CString is based on the TCHAR data type. If the symbol _UNICODE is defined for a build of your program, TCHAR is defined as type wchar_t, a 16-bit character encoding type; otherwise, it is defined as char, the normal 8-bit character encoding. Under Unicode, then, CStrings are composed of 16-bit characters. Without Unicode, they are composed of characters of type char.
To complete Unicode programming of your application, you must also:
Use the _T macro to conditionally code literal strings to be portable to Unicode.
When you pass strings, pay attention to whether function arguments require a length in characters or a length in bytes. The difference is important if you’re using Unicode strings.
Use portable versions of the C run-time string-handling functions.
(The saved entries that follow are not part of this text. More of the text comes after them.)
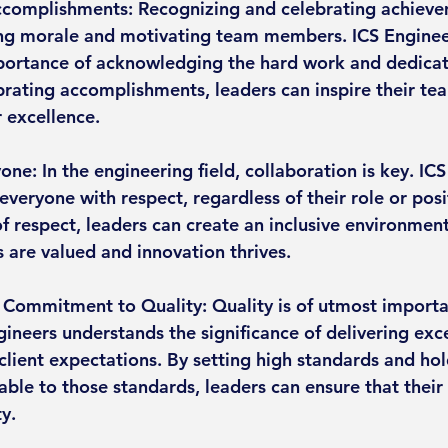
ccomplishments: Recognizing and celebrating achieve
ing morale and motivating team members. ICS Enginee
ortance of acknowledging the hard work and dedicati
rating accomplishments, leaders can inspire their tea
r excellence.
one: In the engineering field, collaboration is key. IC
 everyone with respect, regardless of their role or posi
of respect, leaders can create an inclusive environmen
s are valued and innovation thrives.
Commitment to Quality: Quality is of utmost importa
gineers understands the significance of delivering exc
client expectations. By setting high standards and hol
ble to those standards, leaders can ensure that their 
ty.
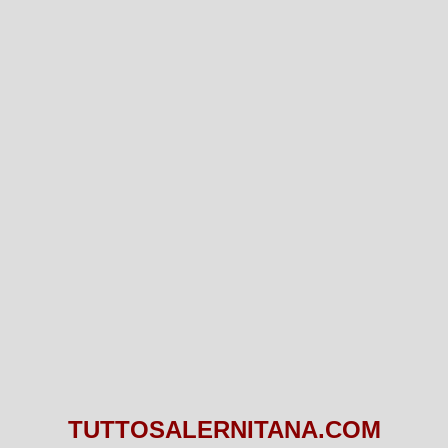
TUTTOSALERNITANA.COM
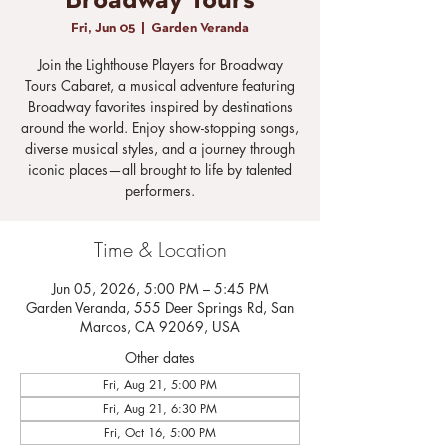
Broadway Tours
Fri, Jun 05
  |  
Garden Veranda
Join the Lighthouse Players for Broadway
Tours Cabaret, a musical adventure featuring
Broadway favorites inspired by destinations
around the world. Enjoy show-stopping songs,
diverse musical styles, and a journey through
iconic places—all brought to life by talented
performers.
Time & Location
Jun 05, 2026, 5:00 PM – 5:45 PM
Garden Veranda, 555 Deer Springs Rd, San
Marcos, CA 92069, USA
Other dates
Fri, Aug 21, 5:00 PM
Fri, Aug 21, 6:30 PM
Fri, Oct 16, 5:00 PM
Use the following data types for characters and character pointers:
TCHAR Where you would use char.
LPTSTR Where you would use char*.
LPCTSTR Where you would use const char*. CString provides the operator LPCTSTR to convert between CString and LPCTSTR.
CString also supplies Unicode-aware constructors, assignment operators, and comparison operators.
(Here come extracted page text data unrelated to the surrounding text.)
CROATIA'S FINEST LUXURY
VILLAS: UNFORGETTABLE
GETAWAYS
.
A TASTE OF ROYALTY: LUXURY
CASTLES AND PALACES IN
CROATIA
For related information on Unicode programming, see Unicode and MBCS and Unicode Topics. The Run-Time Library Reference defines portable versions of all of its string-handling functions. See the category Internationalization.
MFC Support for MBCS Strings
The class library is also enabled for multibyte character sets — specifically for double-byte character sets (DBCS).
Under this scheme, a character can be either one or two bytes wide. If it is two bytes wide, its first byte is a special “lead byte,” chosen from a particular range depending on which code page is in use. Taken together, the lead and “trail bytes” specify a unique character encoding.
If the symbol _MBCS is defined for a build of your program, type TCHAR, on which CString is based, maps to char. It’s up to you to determine which bytes in a CString are lead bytes and which are trail bytes. The C run-time library supplies functions to help you determine this.
Under DBCS, a given string can contain all single-byte ANSI characters, all double-byte characters, or a combination of the two. These possibilities require special care in parsing strings, including CString objects.
Note Unicode string serialization in MFC can read both Unicode and MBCS strings regardless of which version of the application you are running. Because of this, your data files are portable between Unicode and MBCS versions of your program.
CString member functions use special “generic text” versions of the C run-time functions they call, or they use Unicode-aware functions such as lstrlen or lstrcpy. Thus, for example, if a CString function would normally call strcmp, it calls the corresponding generic-text function _tcscmp instead. Depending on how the symbols _MBCS and _UNICODE are defined, _tcscmp maps as follows:
Neither symbol defined
Note The symbols _MBCS and _UNICODE are mutually exclusive.
Generic-text function mappings for all of the run-time string-handling routines are detailed in the Run-Time Library Reference. See the category Internationalization.
Similarly, CString member functions are implemented using “generic” data type mappings. To enable both MBCS and Unicode, MFC uses TCHAR for char, LPTSTR for char*, and LPCTSTR for const char*. These result in the correct mappings for either MBCS or Unicode.